* [Problem requirements]: Copy out each entry below verbatim, skipping the images.

* [Raw data]:
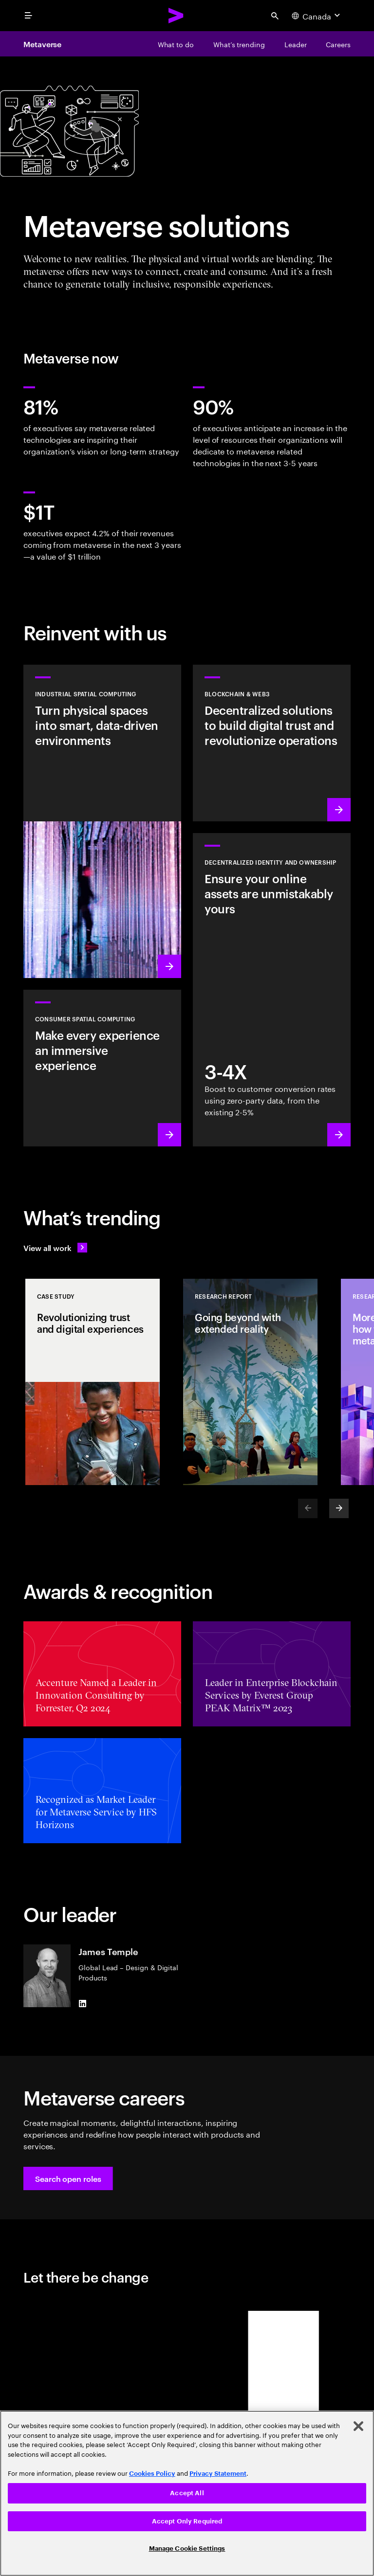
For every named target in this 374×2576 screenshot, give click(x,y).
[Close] (358, 2426)
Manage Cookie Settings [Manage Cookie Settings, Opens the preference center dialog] (187, 2548)
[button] (68, 2178)
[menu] (28, 15)
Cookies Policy (152, 2473)
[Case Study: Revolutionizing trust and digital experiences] (92, 1382)
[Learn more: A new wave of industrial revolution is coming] (102, 821)
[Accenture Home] (176, 15)
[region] (187, 2493)
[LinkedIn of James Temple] (82, 2003)
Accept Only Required (187, 2521)
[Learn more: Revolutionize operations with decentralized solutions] (272, 743)
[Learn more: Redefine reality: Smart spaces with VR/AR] (102, 1068)
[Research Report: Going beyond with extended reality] (250, 1382)
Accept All (187, 2493)
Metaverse (42, 43)
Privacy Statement (217, 2473)
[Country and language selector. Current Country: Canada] (317, 15)
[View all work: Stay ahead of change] (55, 1247)
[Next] (339, 1508)
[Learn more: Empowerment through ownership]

* [Exercise response]:
For every named target in this 374×2576 screenshot, give click(x,y).
[Close] (358, 2426)
Manage Cookie Settings [Manage Cookie Settings, Opens the preference center dialog] (187, 2548)
[button] (68, 2178)
[menu] (28, 15)
Cookies Policy (152, 2473)
[Case Study: Revolutionizing trust and digital experiences] (92, 1382)
[Learn more: A new wave of industrial revolution is coming] (102, 821)
[Accenture Home] (176, 15)
[region] (187, 2493)
[LinkedIn of James Temple] (82, 2003)
Accept Only Required (187, 2521)
[Learn more: Revolutionize operations with decentralized solutions] (272, 743)
[Learn more: Redefine reality: Smart spaces with VR/AR] (102, 1068)
[Research Report: Going beyond with extended reality] (250, 1382)
Accept All (187, 2493)
Metaverse (42, 43)
Privacy Statement (217, 2473)
[Country and language selector. Current Country: Canada] (317, 15)
[View all work: Stay ahead of change] (55, 1247)
[Next] (339, 1508)
[Learn more: Empowerment through ownership]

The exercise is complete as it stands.